According to the Lithuanian Food Fair website, Smithfield foods bought property,slaughter and transport operations in Romania in 2006 with the intention to distribute the meat products to western Europe,
http://www.litfood-fair.com/index.php?content=pages&lng=lt&page_id=103&news_id=1454
Smithfield also bought slaugher operations throughout the world including companies in South America.

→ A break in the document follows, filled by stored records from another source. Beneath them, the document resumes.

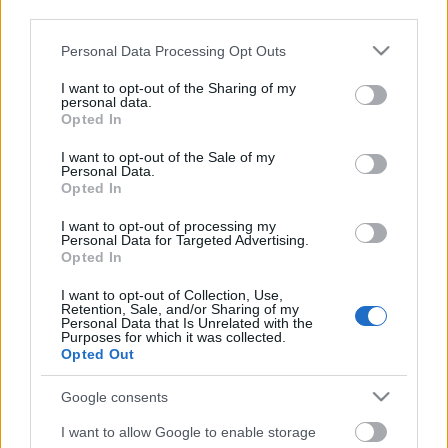
third parties.
Please note that this website/app uses one or more Google
Personal Data Processing Opt Outs
services and may gather and store information including but
not limited to your visit or usage behaviour. You may click to
I want to opt-out of the Sharing of my
personal data.
grant or deny consent to Google and its third-party tags to
Opted In
use your data for below specified purposes in below Google
consent section.
I want to opt-out of the Sale of my
Personal Data.
Opted In
I want to opt-out of processing my
Personal Data for Targeted Advertising.
Opted In
I want to opt-out of Collection, Use,
Retention, Sale, and/or Sharing of my
Personal Data that Is Unrelated with the
Abbott: Fogd a kezem
Purposes for which it was collected.
Opted Out
BBerni86
•
2020. július 13.
0
Google consents
Barátnős, régi titkot őrző, kutatós. Kit komolyan
I want to allow Google to enable storage
megdolgozott mindenért, amit elért.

Another piece of information worth reading, if you haven’t done so already is the Pew Commision’s report on Human Health and Industrial Farming, http://www.saveantibiotics.org/


Ed Neumann

Can you say NAFTA?

anna

To answer a post several posts up by Stephen - the reason there are more outbreaks of Salmonella and E Coli poisoning from produce rather than meat, is because most contaminated produce, such as tomatoes, sprouts, lettuce, spinach etc. is eaten raw whereas meat is cooked. No matter how contaminated anything is, if it's cooked properly, it aint going to give anyone food poisoning.

Niranimal

A 2006 United Nations report summarized the devastation caused by the meat industry by calling it "one of the top two or three most significant contributors to the most serious environmental problems, at every scale from local to global." The report recommended that animal agriculture "be a major policy focus when dealing with problems of land degradation, climate change and air pollution, water shortage and water pollution, and loss of biodiversity.
The meat industry is killing our planet and us! - Go vegetarian!

Tahler

MEAT KILLS

FOX News has reported that there are indicaations that La Gloria—a Mexican village near the enormous Smithfield-owned Granjas Carroll factory pig farm—is home to the first confirmed case of swine flu and may have been ground zero for the outbreak.

Deigh Covey

The mainstream media hasn't been ontop of this either,

On May 6, 2009 the World Health Organization (WHO) announced, “WHO says H1N1 pigs must be kept out of food supply.”